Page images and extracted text
──────────

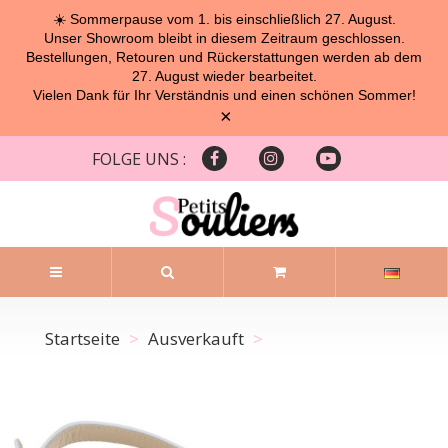
☀️ Sommerpause vom 1. bis einschließlich 27. August.
Unser Showroom bleibt in diesem Zeitraum geschlossen.
Bestellungen, Retouren und Rückerstattungen werden ab dem
27. August wieder bearbeitet.
Vielen Dank für Ihr Verständnis und einen schönen Sommer!
×
FOLGE UNS :
Startseite
Ausverkauft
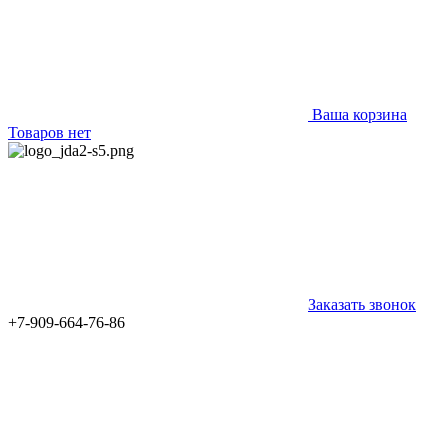
Ваша корзина
Товаров нет
Заказать звонок
+7-909-664-76-86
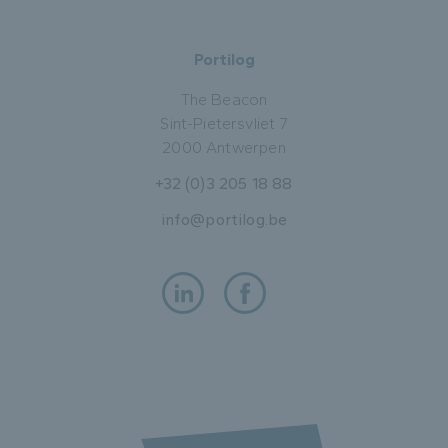
Portilog
The Beacon
Sint-Pietersvliet 7
2000 Antwerpen
+32 (0)3 205 18 88
info@portilog.be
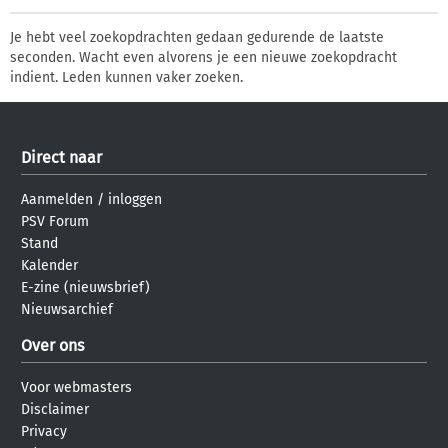
Je hebt veel zoekopdrachten gedaan gedurende de laatste
seconden. Wacht even alvorens je een nieuwe zoekopdracht
indient. Leden kunnen vaker zoeken.
Direct naar
Aanmelden
/
inloggen
PSV Forum
Stand
Kalender
E-zine (nieuwsbrief)
Nieuwsarchief
Over ons
Voor webmasters
Disclaimer
Privacy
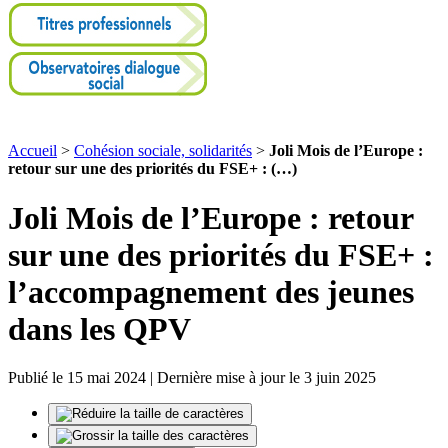
Accueil
>
Cohésion sociale, solidarités
>
Joli Mois de l’Europe :
retour sur une des priorités du FSE+ : (…)
Joli Mois de l’Europe : retour
sur une des priorités du FSE+ :
l’accompagnement des jeunes
dans les QPV
Publié le 15 mai 2024 | Dernière mise à jour le 3 juin 2025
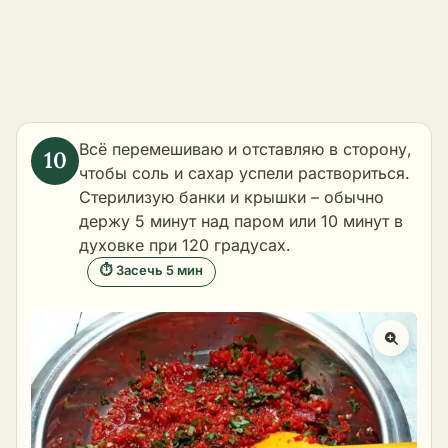
Всё перемешиваю и отставляю в сторону,
чтобы соль и сахар успели раствориться.
Стерилизую банки и крышки – обычно
держу 5 минут над паром или 10 минут в
духовке при 120 градусах.
⏱ Засечь 5 мин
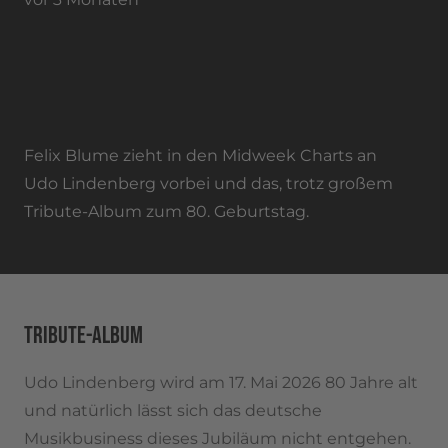
"Alpha DNA" rasiert das Game
MIDWEEK CHARTS: FELIX BLUME VOR
UDO LINDENBERG
Felix Blume zieht in den Midweek Charts an
Udo Lindenberg vorbei und das, trotz großem
Tribute-Album zum 80. Geburtstag.
TRIBUTE-ALBUM
Udo Lindenberg wird am 17. Mai 2026 80 Jahre alt
und natürlich lässt sich das deutsche
Musikbusiness dieses Jubiläum nicht entgehen.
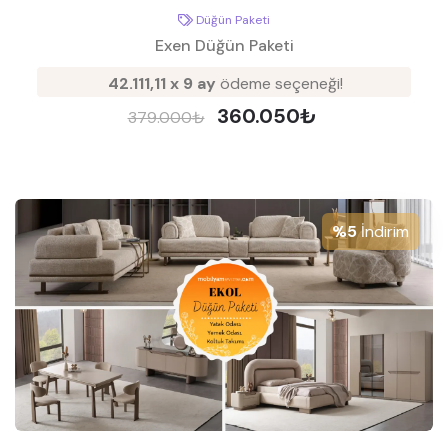
Düğün Paketi
Exen Düğün Paketi
42.111,11 x 9 ay
ödeme seçeneği!
360.050₺
379.000₺
%5
İndirim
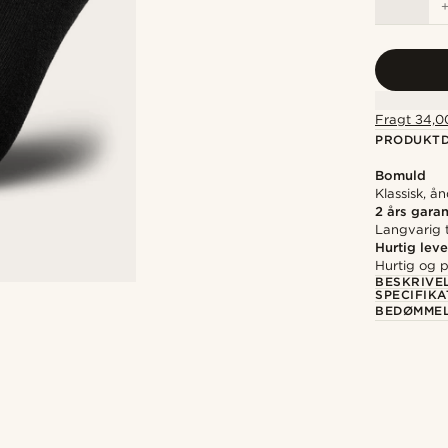
Fragt 34,00
PRODUKTD
Bomuld
Klassisk, å
2 års garan
Langvarig t
Hurtig leve
Hurtig og p
BESKRIVE
SPECIFIKA
BEDØMME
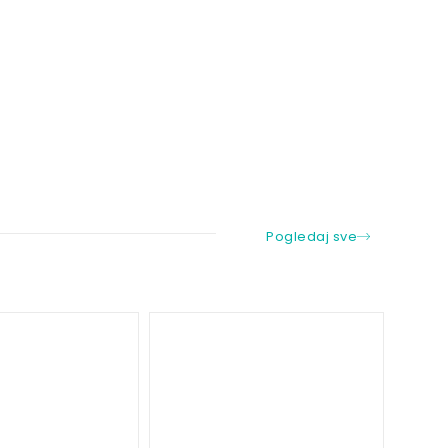
Pogledaj sve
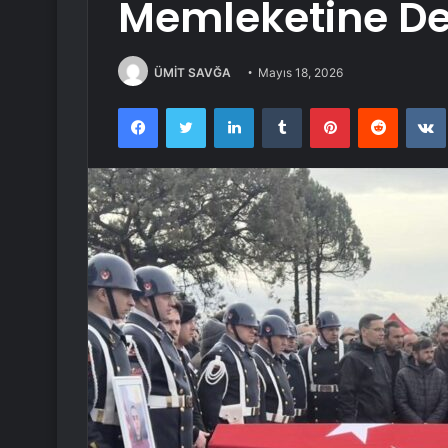
Memleketine De
ÜMİT SAVĞA
Mayıs 18, 2026
Facebook
Twitter
LinkedIn
Tumblr
Pinterest
Reddit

──────────

Your assignment> All of the data above is to be repeated exactly, with the pictures left out.

Response box>
☀️ Sommerpause vom 1. bis einschließlich 27. August.
Unser Showroom bleibt in diesem Zeitraum geschlossen.
Bestellungen, Retouren und Rückerstattungen werden ab dem
27. August wieder bearbeitet.
Vielen Dank für Ihr Verständnis und einen schönen Sommer!
×
FOLGE UNS :
Startseite
Ausverkauft
Ваша корзина
Товаров нет
Заказать звонок
+7-909-664-76-86
Portilog
The Beacon
Sint-Pietersvliet 7
2000 Antwerpen
+32 (0)3 205 18 88
info@portilog.be
Je hebt veel zoekopdrachten gedaan gedurende de laatste
seconden. Wacht even alvorens je een nieuwe zoekopdracht
indient. Leden kunnen vaker zoeken.
Direct naar
Aanmelden
/
inloggen
PSV Forum
Stand
Kalender
E-zine (nieuwsbrief)
Nieuwsarchief
Over ons
Voor webmasters
Disclaimer
Privacy
Accueil
>
Cohésion sociale, solidarités
>
Joli Mois de l’Europe :
retour sur une des priorités du FSE+ : (…)
Joli Mois de l’Europe : retour
sur une des priorités du FSE+ :
l’accompagnement des jeunes
dans les QPV
Publié le 15 mai 2024 | Dernière mise à jour le 3 juin 2025
Всё перемешиваю и отставляю в сторону,
чтобы соль и сахар успели раствориться.
Стерилизую банки и крышки – обычно
держу 5 минут над паром или 10 минут в
духовке при 120 градусах.
⏱ Засечь 5 мин
"Alpha DNA" rasiert das Game
MIDWEEK CHARTS: FELIX BLUME VOR
UDO LINDENBERG
Felix Blume zieht in den Midweek Charts an
Udo Lindenberg vorbei und das, trotz großem
Tribute-Album zum 80. Geburtstag.
TRIBUTE-ALBUM
Udo Lindenberg wird am 17. Mai 2026 80 Jahre alt
und natürlich lässt sich das deutsche
Musikbusiness dieses Jubiläum nicht entgehen.
Düğün Paketi
Exen Düğün Paketi
42.111,11 x 9 ay
ödeme seçeneği!
360.050₺
379.000₺
%5
İndirim
Fragt 34,00
PRODUKTD
Bomuld
Klassisk, å
2 års garan
Langvarig t
Hurtig leve
Hurtig og p
BESKRIVE
SPECIFIKA
BEDØMME
Pogledaj sve
Memleketine De
ÜMİT SAVĞA
Mayıs 18, 2026
Facebook
Twitter
LinkedIn
Tumblr
Pinterest
Reddit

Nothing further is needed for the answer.